The authors, part of the International Consortium on Innovation and Quality in Pharmaceutical Development (IQ Consortium),
explore and define common industry approaches and practices when applying GMPs in early development. A working group of the
consortium aims to develop a set of recommendations that can help the industry identify opportunities to improve lead time
to first-in-human studies and reduce development costs while maintaining required quality standards and ensuring patient safety.
This article is the fifth paper in the series and focuses on specifications.

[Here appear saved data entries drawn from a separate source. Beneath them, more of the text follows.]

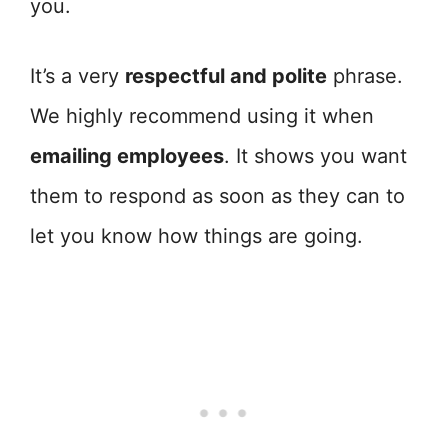
you.
It’s a very
respectful and polite
phrase.
We highly recommend using it when
emailing employees
. It shows you want
them to respond as soon as they can to
let you know how things are going.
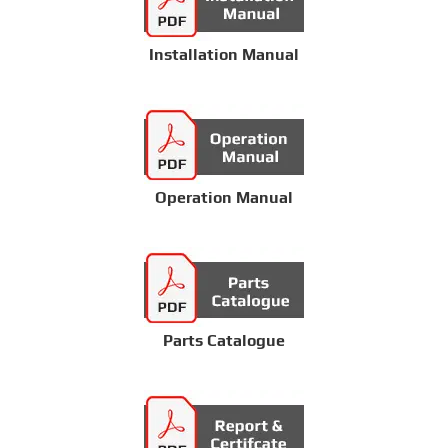
Installation Manual
Operation Manual
Parts Catalogue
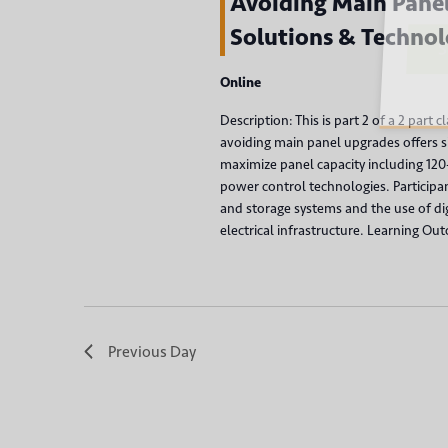
v
Avoiding Main Panel
r
Solutions & Technol
d
i
Su
.
g
Online
Description: This is part 2 of a 2 part 
a
avoiding main panel upgrades offers si
maximize panel capacity including 12
t
power control technologies. Participa
and storage systems and the use of digi
i
electrical infrastructure. Learning Out
o
n
Previous Day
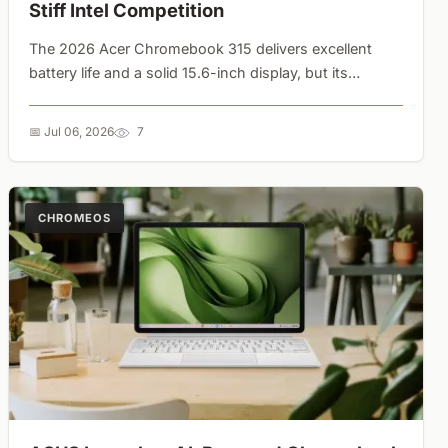
Stiff Intel Competition
The 2026 Acer Chromebook 315 delivers excellent
battery life and a solid 15.6-inch display, but its
MediaTek chip struggles against older Intel Core i5
rivals from Asus and Lenovo....
📅 Jul 06, 2026
7
CHROMEOS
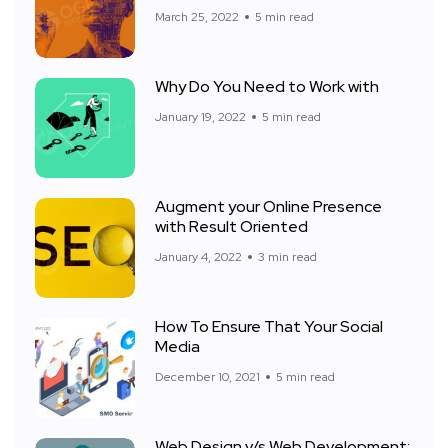
March 25, 2022
5 min read
Why Do You Need to Work with
January 19, 2022
5 min read
Augment your Online Presence
with Result Oriented
January 4, 2022
3 min read
How To Ensure That Your Social
Media
December 10, 2021
5 min read
Web Design v/s Web Development:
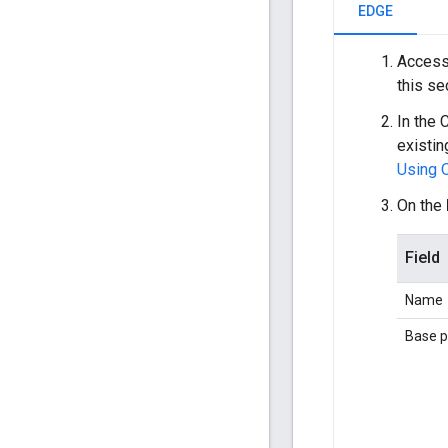
EDGE
Access
this se
In the 
existin
Using 
On the
Field
Name
Base p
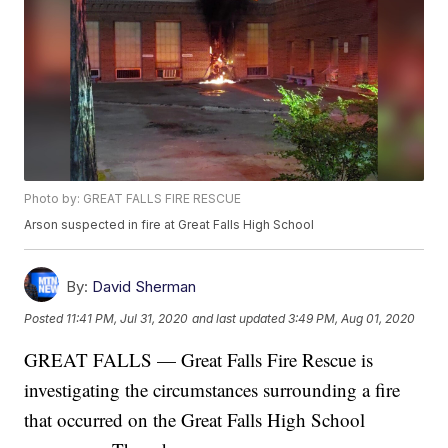
Photo by: GREAT FALLS FIRE RESCUE
Arson suspected in fire at Great Falls High School
By:
David Sherman
Posted
11:41 PM, Jul 31, 2020
and last updated
3:49 PM, Aug 01, 2020
GREAT FALLS — Great Falls Fire Rescue is
investigating the circumstances surrounding a fire
that occurred on the Great Falls High School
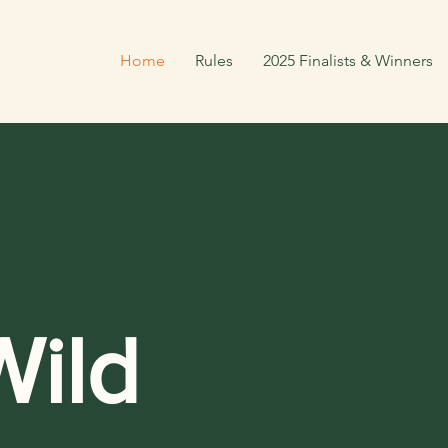
Home
Rules
2025 Finalists & Winners
ild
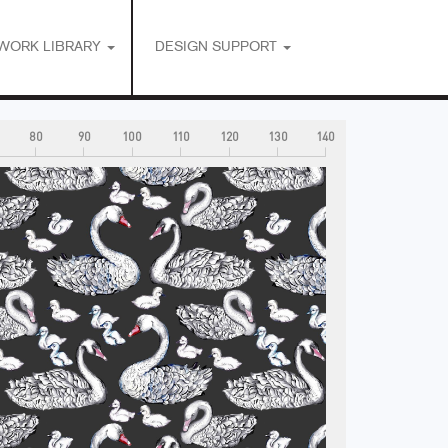
WORK LIBRARY
DESIGN SUPPORT
80
90
100
110
120
130
140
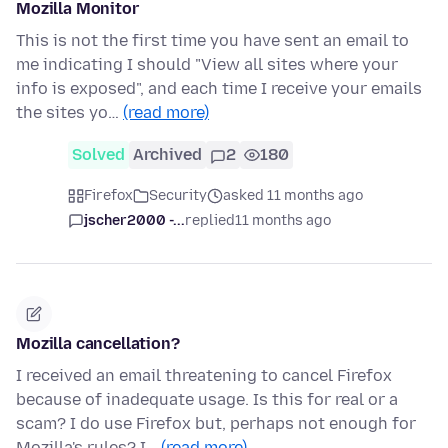
Mozilla Monitor
This is not the first time you have sent an email to
me indicating I should "View all sites where your
info is exposed", and each time I receive your emails
the sites yo…
(read more)
Solved
Archived
2
180
Firefox
Security
asked 11 months ago
jscher2000 -...
replied
11 months ago
Mozilla cancellation?
I received an email threatening to cancel Firefox
because of inadequate usage. Is this for real or a
scam? I do use Firefox but, perhaps not enough for
Mozilla's rules? I…
(read more)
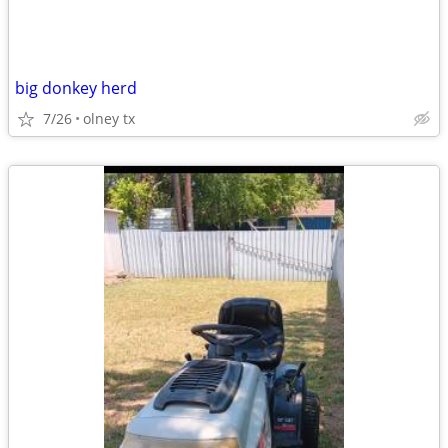
big donkey herd
7/26
olney tx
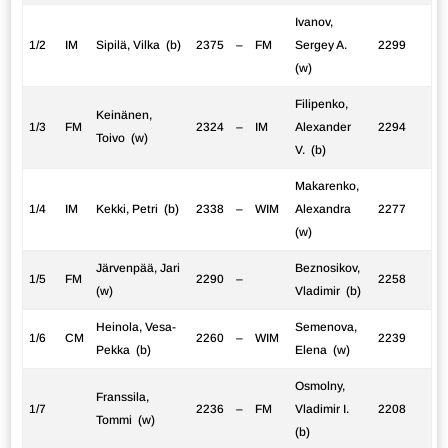
Ivanov,
1/2
IM
Sipilä, Vilka (b)
2375
–
FM
Sergey A.
2299
(w)
Filipenko,
Keinänen,
1/3
FM
2324
–
IM
Alexander
2294
Toivo (w)
V. (b)
Makarenko,
1/4
IM
Kekki, Petri (b)
2338
–
WIM
Alexandra
2277
(w)
Järvenpää, Jari
Beznosikov,
1/5
FM
2290
–
2258
(w)
Vladimir (b)
Heinola, Vesa-
Semenova,
1/6
CM
2260
–
WIM
2239
Pekka (b)
Elena (w)
Osmolny,
Franssila,
1/7
2236
–
FM
Vladimir I.
2208
Tommi (w)
(b)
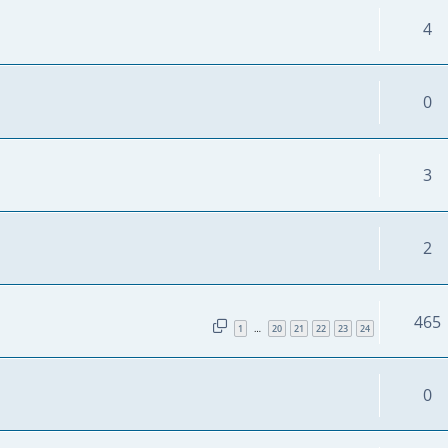
4
0
3
2
465
1
20
21
22
23
24
…
0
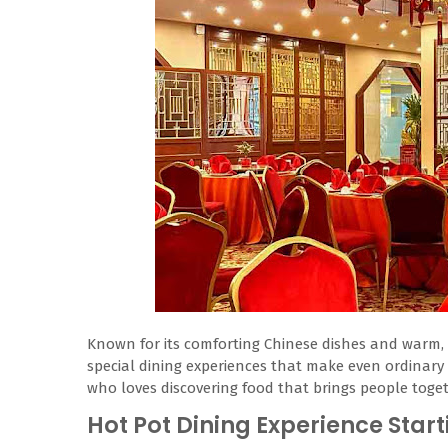
Known for its comforting Chinese dishes and warm, 
special dining experiences that make even ordinary 
who loves discovering food that brings people togethe
Hot Pot Dining Experience Start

The International Consortium on Innovation and Quality in Pharmaceutical Development (IQ Consortium) was formed in 2010 as
an association of over 25 pharmaceutical and biotechnology companies with a mission to advance science-based and scientifically-driven
standards and regulations for medicinal products worldwide. In previous issues of Pharmaceutical Technology, papers written by the IQ Consortium's "GMPs in Early Development Working Group" described the desire and rationale for more
clear and consolidated recommendations for Good Manufacturing Practices (GMPs) in Early Development (Phase 1 through Phase
2a) (1–4). In this issue of Pharmaceutical Technology, the IQ Consortium presents a proposal for the analytical assessment and control of both drug substances (DS) and drug products
(DP) in early development specifications. These recommendations take into consideration the differences in clinical trials
in early development versus those in later development and provide a starting point to stimulate discussion on specifications
in early development.
Previous industry position(s) on the topic of science-based specifications have not addressed early development needs or differentiated
the role of specifications in early versus late development (5). During preclinical and early development, the primary focus
is to progress the product into the clinic for safety and preliminary efficacy assessment. Due to the high attrition rate
in early development, consistent specifications that ensure patient safety are desirable. During late development, specifications
evolve as the clinical focus expands from safety to include efficacy, and as the product and corresponding synthetic and formulation
process undergo significant transformations (e.g., synthetic route changes during scale-up, evolution of dosage forms from
fit-for-purpose to robust formulations and processes suitable for commercial manufacturing). Therefore, early development
specifications should also focus on those tests and acceptance criteria determined to be critical for the control of product
quality with an emphasis on patient safety and supported by preclinical and early clinical safety studies.
Based on the cumulative industry experience of the members of this IQ working group, the authors of this paper have proposed
standardized early phase specification tests and acceptance criteria for both DS and DP, which are discussed herein. In addition
to release and stability tests, consideration is given to internal tests and acceptance criteria that are not normally part
of formal specifications. These tests can be performed to collect information for product and process understanding, or to
allow for tighter control (i.e., target criteria tighter than the release testing criteria), to ensure product quality will
be maintained throughout the product's retest period. Based on the information obtained in early development, additional tests
and acceptance criteria for other attributes (e.g., water content) can be included as the late development focus shifts to
process and product performance and consistency; eventually aligning with the available ICH guidelines (6).
The scope of this position paper has purposely been limited to traditional small molecules that are formulated into solid
oral dosage forms intended for US regulatory filings with the desire to build consistency across all worldwide regulatory
regions. However, it is believed that the concepts presented can be easily adapted to other dosage forms and routes of administration.
Although designed as an industry proposal, it is recognized that each company needs to evaluate these DS and DP specification
recommendations based on their individual business needs.